Il piano in discussione è quello messo sul tavolo da Washington, e prevede garanzie paragonabili a quelle dell’Articolo 5 della Nato, pur senza un’adesione formale di Kyjiv. In concreto, l’Ucraina potrebbe mantenere un esercito permanente di circa ottocentomila uomini, mentre una Forza Multinazionale Ucraina guidata da una coalizione di volenterosi europei opererebbe sul terreno per contribuire alla sicurezza dei cieli, del Mar Nero e alla ricostruzione delle capacità militari ucraine. Gli Stati Uniti, dal canto loro, si assumerebbero la guida di un meccanismo di monitoraggio del cessate il fuoco e di allerta precoce in caso di nuove aggressioni russe, senza però schierare truppe sul terreno. Ci sarebbe poi anche un impegno legalmente vincolante, soggetto a procedure nazionali, a intraprendere azioni per ripristinare la pace e la sicurezza in caso di futuro attacco armato della Russia. Queste misure possono includere l’uso della forza armata, assistenza in materia di intelligence e logistica, nonché azioni economiche e diplomatiche.
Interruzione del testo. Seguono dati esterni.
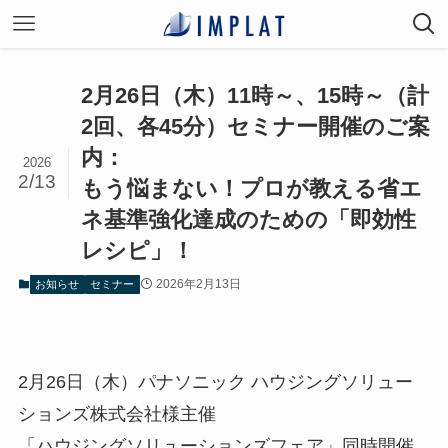
2月26日（木）11時～、15時～（計
2回、各45分）セミナー開催のご案
内：
2026
2/13
もう悩まない！プロが教える省エ
ネ基準強化達成のための「即効性
レシピ」！
2026年2月13日
お知らせ
セミナー
2月26日（木）パナソニック ハウジングソリュー
ションズ株式会社様主催
「ハウジングソリューションズフェア」同時開催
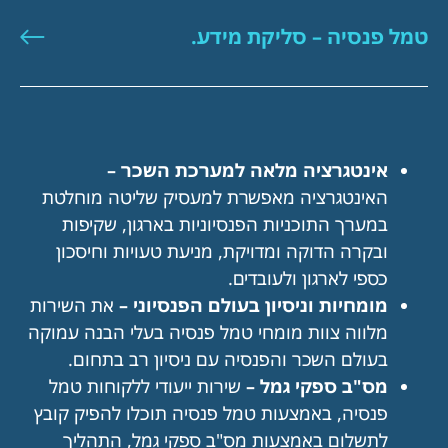
טמל פנסיה – סליקת מידע.
אינטגרציה מלאה למערכת השכר –
האינטגרציה מאפשרת למעסיק שליטה מוחלטת
במערך התוכניות הפנסיוניות בארגון, שקיפות
ובקרה הדוקה ומדויקת, מניעת טעויות וחיסכון
כספי לארגון ולעובדים.
מומחיות וניסיון בעולם הפנסיוני –
את השירות
מלווה צוות מומחי טמל פנסיה בעלי הבנה עמוקה
בעולם השכר והפנסיה עם ניסיון רב בתחום.
מס"ב ספקי גמל –
שירות ייעודי ללקוחות טמל
פנסיה, באמצעות טמל פנסיה תוכלו להפיק קובץ
לתשלום באמצעות מס"ב ספקי גמל, התהליך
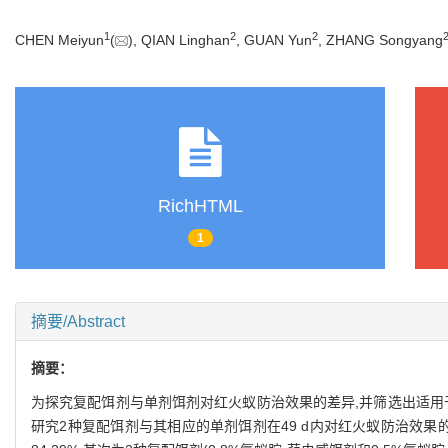
1
2
2
CHEN Meiyun
(
), QIAN Linghan
, GUAN Yun
, ZHANG Songyang
RichHTML
1
摘要/Abstract
摘要：
为探究复配饵剂与单剂饵剂对红火蚁防治效果的差异,并筛选出适用
研究2种复配饵剂与其相应的单剂饵剂在49 d内对红火蚁防治效果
Secondo l’amministrazione Trump, questo proposto a Berlino rappresenterebbe il più robusto insieme di garanzie mai offerto all’Ucraina e potrebbe convincere Mosca ad accettare l’accordo. In realtà bisognerebbe sistemare ancora alcuni punti chiave. Resta infatti aperta la questione del Donbas: Washington spinge per un ritiro delle truppe ucraine dalle aree ancora controllate, ipotizzando la creazione di una “zona economica libera” o demilitarizzata. Zelensky ha espresso forti dubbi sulla proposta, chiedendo garanzie concrete che impediscano a Mosca di occupare quei territori una volta ritirate le forze di Kyjiv. «Se una parte si ritira e l’altra resta dov’è, chi impedirà ai russi di avanzare o di infiltrarsi?», ha chiesto il leader ucraino.
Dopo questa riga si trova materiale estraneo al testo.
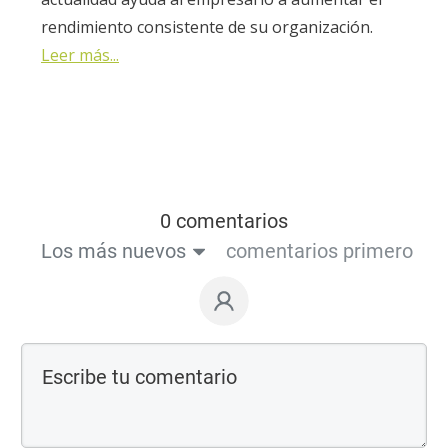
rendimiento consistente de su organización.
Leer más...
0 comentarios
Los más nuevos
comentarios primero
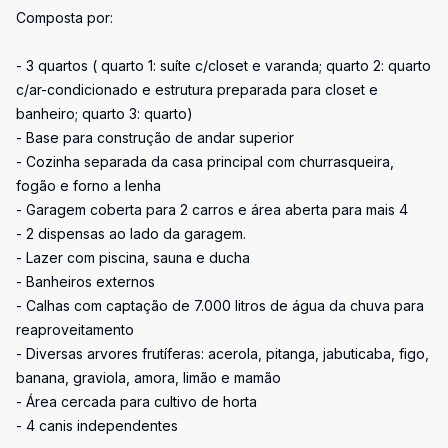
Composta por:
- 3 quartos ( quarto 1: suíte c/closet e varanda; quarto 2: quarto
c/ar-condicionado e estrutura preparada para closet e
banheiro; quarto 3: quarto)
- Base para construção de andar superior
- Cozinha separada da casa principal com churrasqueira,
fogão e forno a lenha
- Garagem coberta para 2 carros e área aberta para mais 4
- 2 dispensas ao lado da garagem.
- Lazer com piscina, sauna e ducha
- Banheiros externos
- Calhas com captação de 7.000 litros de água da chuva para
reaproveitamento
- Diversas arvores frutíferas: acerola, pitanga, jabuticaba, figo,
banana, graviola, amora, limão e mamão
- Área cercada para cultivo de horta
- 4 canis independentes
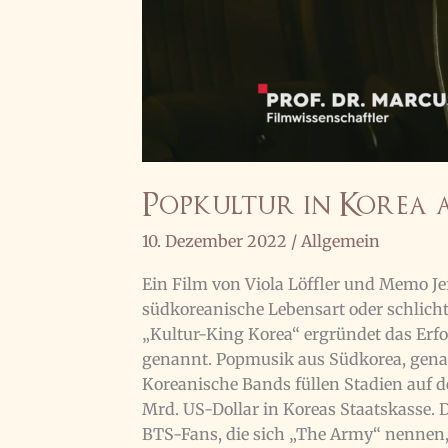
Popkultur in Korea 
10. Dezember 2022
/
Allgemein
Ein Film von Viola Löffler und Memo Jeft
südkoreanische Lebensart oder schlich
„Kultur-King Korea“ ergründet das Erfo
genannt. Popmusik aus Südkorea, genan
Koreanische Bands füllen Stadien auf de
Mrd. US-Dollar in Koreas Staatskasse. 
BTS-Fans, die sich „The Army“ nennen, 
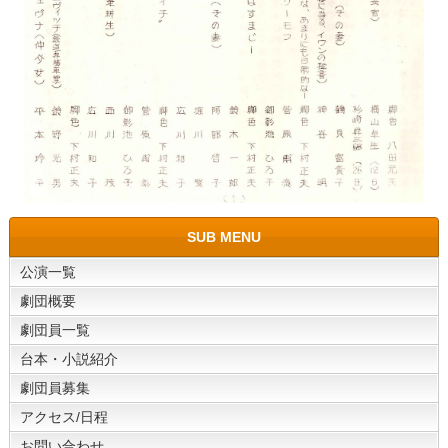
SUB MENU
公演一覧
劇団概要
劇団員一覧
台本・小説紹介
劇団員募集
アクセス/日程
お問い合わせ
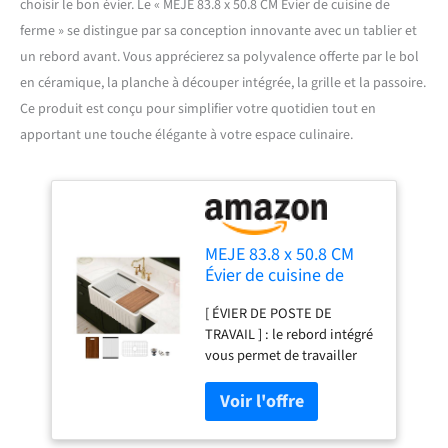
choisir le bon évier. Le « MEJE 83.8 x 50.8 CM Évier de cuisine de
ferme » se distingue par sa conception innovante avec un tablier et
un rebord avant. Vous apprécierez sa polyvalence offerte par le bol
en céramique, la planche à découper intégrée, la grille et la passoire.
Ce produit est conçu pour simplifier votre quotidien tout en
apportant une touche élégante à votre espace culinaire.
MEJE 83.8 x 50.8 CM
Évier de cuisine de
ferme avec tablier et
[ ÉVIER DE POSTE DE
rebord avant, bol en
TRAVAIL ] : le rebord intégré
céramique simple avec
vous permet de travailler
planche à découper,
directement au-dessus de
grille et passoire -
l'évier, avec des accessoires
Blanc
personnalisés qui
économisent de l'espace sur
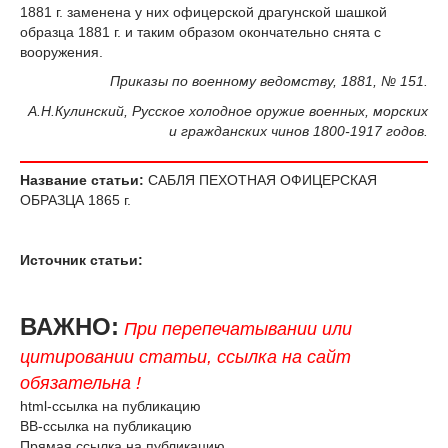
1881 г. заменена у них офицерской драгунской шашкой
образца 1881 г. и таким образом окончательно снята с
вооружения.
Приказы по военному ведомству, 1881, № 151.
А.Н.Кулинский, Русское холодное оружие военных, морских
и гражданских чинов 1800-1917 годов.
Название статьи:
САБЛЯ ПЕХОТНАЯ ОФИЦЕРСКАЯ
ОБРАЗЦА 1865 г.
Источник статьи:
ВАЖНО:
При перепечатывании или
цитировании статьи, ссылка на сайт
обязательна !
html-ссылка на публикацию
BB-ссылка на публикацию
Прямая ссылка на публикацию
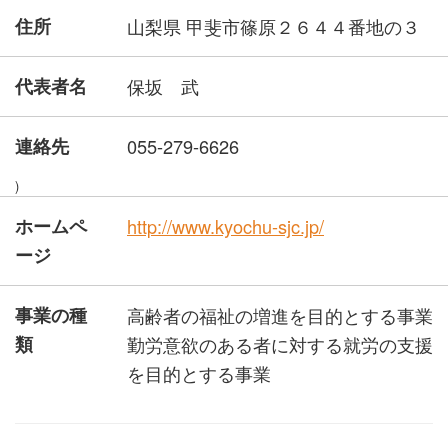
住所
山梨県 甲斐市篠原２６４４番地の３
代表者名
保坂 武
連絡先
055-279-6626
)
ホームペ
http://www.kyochu-sjc.jp/
ージ
事業の種
高齢者の福祉の増進を目的とする事業
類
勤労意欲のある者に対する就労の支援
を目的とする事業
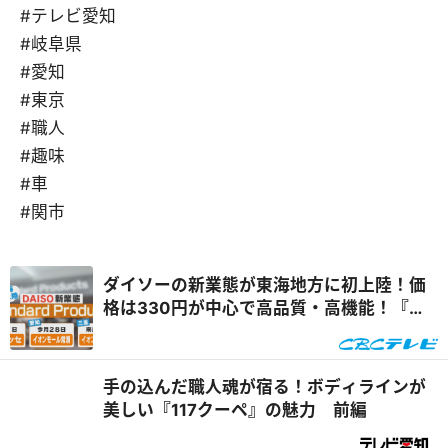
#テレビ愛知
#岐阜県
#愛知
#東京
#職人
#趣味
#車
#関市
ダイソーの新業態が東海地方に初上陸！価
格は330円が中心で高品質・高機能！『チ
ャント！』
手の込んだ職人魂が宿る！ボディラインが
美しい『117クーペ』の魅力 前編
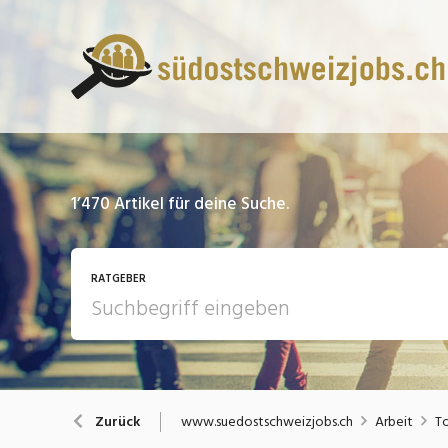
1’470
Artikel für deine Suche.
RATGEBER
13 Fragen - 13 Antworten
A
www.suedostschweizjobs.ch
Arbeit
Zurück
Bewerbung / Rekrutierung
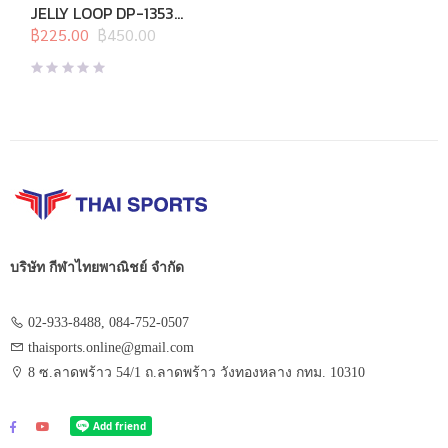
สุดท้าย
,
อุปกรณ์คลายกล้ามเนื้อ
,
JELLY LOOP DP-1353
อุปกรณ์บริหารกาย
,
อุปกรณ์ยืด
Medium (ส้ม)
เหยียด
฿
225.00
,
อุปกรณ์สุขภาพเพื่อผู้สูง
฿
450.00
Original
Current
วัย
,
อุปกรณ์เพื่อสุขภาพ
price
price
was:
is:
฿450.00.
฿225.00.
บริษัท กีฬาไทยพาณิชย์ จำกัด
02-933-8488, 084-752-0507
thaisports.online@gmail.com
8 ซ.ลาดพร้าว 54/1 ถ.ลาดพร้าว วังทองหลาง กทม. 10310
Il cancelliere tedesco Friedrich Merz ha parlato di «un’occasione reale per un processo di pace», sostenendo che per la prima volta dal 2022 un cessate il fuoco appare all’orizzonte. In una dichiarazione congiunta, i leader di Germania, Francia, Regno Unito, Italia, Polonia e altri Paesi europei hanno salutato i «significativi progressi» dei colloqui, sottolineando la necessità di garanzie solide per evitare una nuova aggressione russa.
Donald Trump, dal canto suo, ha rivendicato di essere «più vicino che mai» a un accordo, parlando di colloqui «molto lunghi e molto buoni» (il suo vocabolario è molto ristretto, come sempre) sia con Zelensky sia con Vladimir Putin. Ma da Washington filtra anche un avvertimento: l’offerta americana non resterà sul tavolo indefinitamente. «Le garanzie sono disponibili ora, ma non per sempre», ha detto un alto funzionario statunitense.
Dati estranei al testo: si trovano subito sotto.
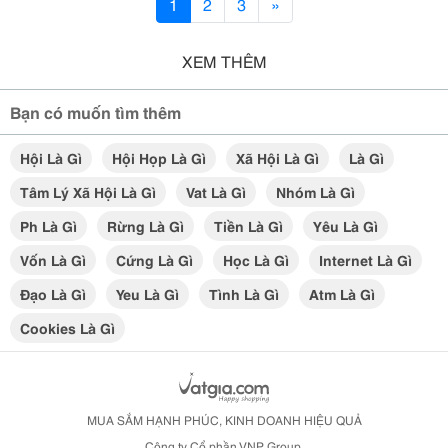
1
2
3
»
XEM THÊM
Bạn có muốn tìm thêm
Hội Là Gì
Hội Họp Là Gì
Xã Hội Là Gì
Là Gì
Tâm Lý Xã Hội Là Gì
Vat Là Gì
Nhóm Là Gì
Ph Là Gì
Rừng Là Gì
Tiền Là Gì
Yêu Là Gì
Vốn Là Gì
Cứng Là Gì
Học Là Gì
Internet Là Gì
Đạo Là Gì
Yeu Là Gì
Tình Là Gì
Atm Là Gì
Cookies Là Gì
MUA SẮM HẠNH PHÚC, KINH DOANH HIỆU QUẢ
Công ty Cổ phần VNP Group.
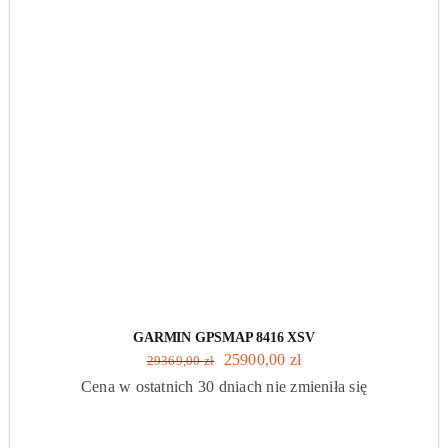
GARMIN GPSMAP 8416 XSV
Pierwotna
Aktualna
25900,00
zł
29369,00
zł
cena
cena
Cena w ostatnich 30 dniach nie zmieniła się
wynosiła:
wynosi:
29369,00 zł.
25900,00 zł.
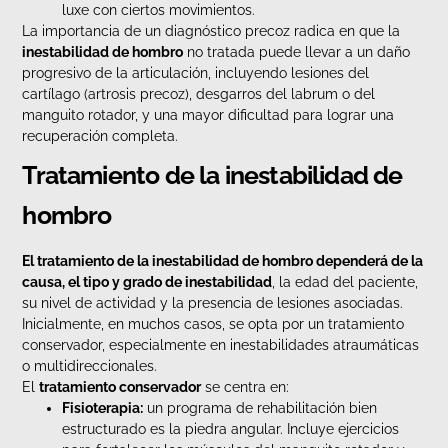
luxe con ciertos movimientos.
La importancia de un diagnóstico precoz radica en que la
inestabilidad de hombro
no tratada puede llevar a un daño
progresivo de la articulación, incluyendo lesiones del
cartílago (artrosis precoz), desgarros del labrum o del
manguito rotador, y una mayor dificultad para lograr una
recuperación completa.
Tratamiento de la inestabilidad de
hombro
El tratamiento de la inestabilidad de hombro dependerá de la
causa, el tipo y grado de inestabilidad
, la edad del paciente,
su nivel de actividad y la presencia de lesiones asociadas.
Inicialmente, en muchos casos, se opta por un tratamiento
conservador, especialmente en inestabilidades atraumáticas
o multidireccionales.
El
tratamiento conservador
se centra en:
Fisioterapia:
un programa de rehabilitación bien
estructurado es la piedra angular. Incluye ejercicios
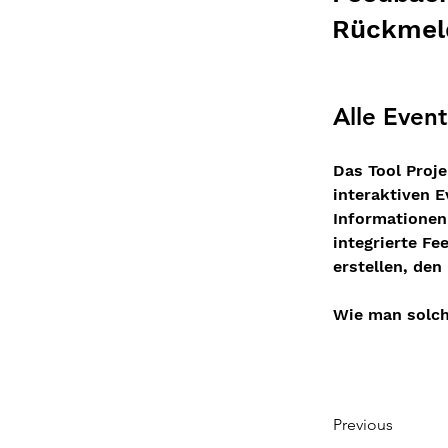
Rückmeld
Alle Event
Das Tool Proje
interaktiven E
Informationen 
integrierte F
erstellen, den
Wie man solche
Previous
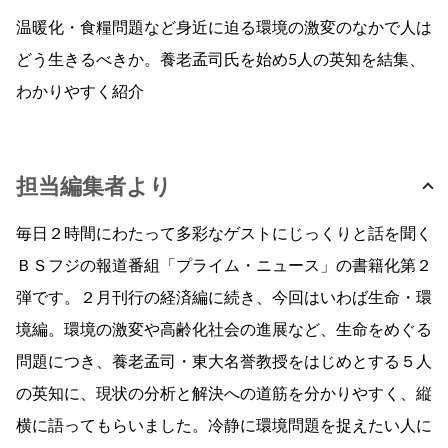
温暖化・食糧問題など身近に迫る環境の激変のなかで人は
どう生きるべきか。養老孟司氏を始め5人の英知を結集、
わかりやすく紹介
担当編集者より
毎日２時間にわたって多彩なゲストにじっくりと話を聞く
ＢＳフジの報道番組「プライム・ニュース」の書籍化第２
弾です。２月刊行の経済編に続き、今回はいわば生命・環
境編。環境の激変や高齢化社会の進展など、生命をめぐる
問題につき、養老孟司・東大名誉教授をはじめとする５人
の英知に、現状の分析と解決への道筋を分かりやすく、縦
横に語ってもらいました。冷静に環境問題を捉えたい人に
Per Zelensky, una cosa è chiara: senza garanzie credibili e senza una decisione condivisa dagli ucraini sul destino dei territori, la pace non può essere solo una firma su un documento, ma dovrà rappresentare una sicurezza reale e duratura. Resta poi da capire Vladimir Putin sia disposto ad accettare un accordo che limiti la sua libertà d’azione futura. Questo è ancora tutto da vedere.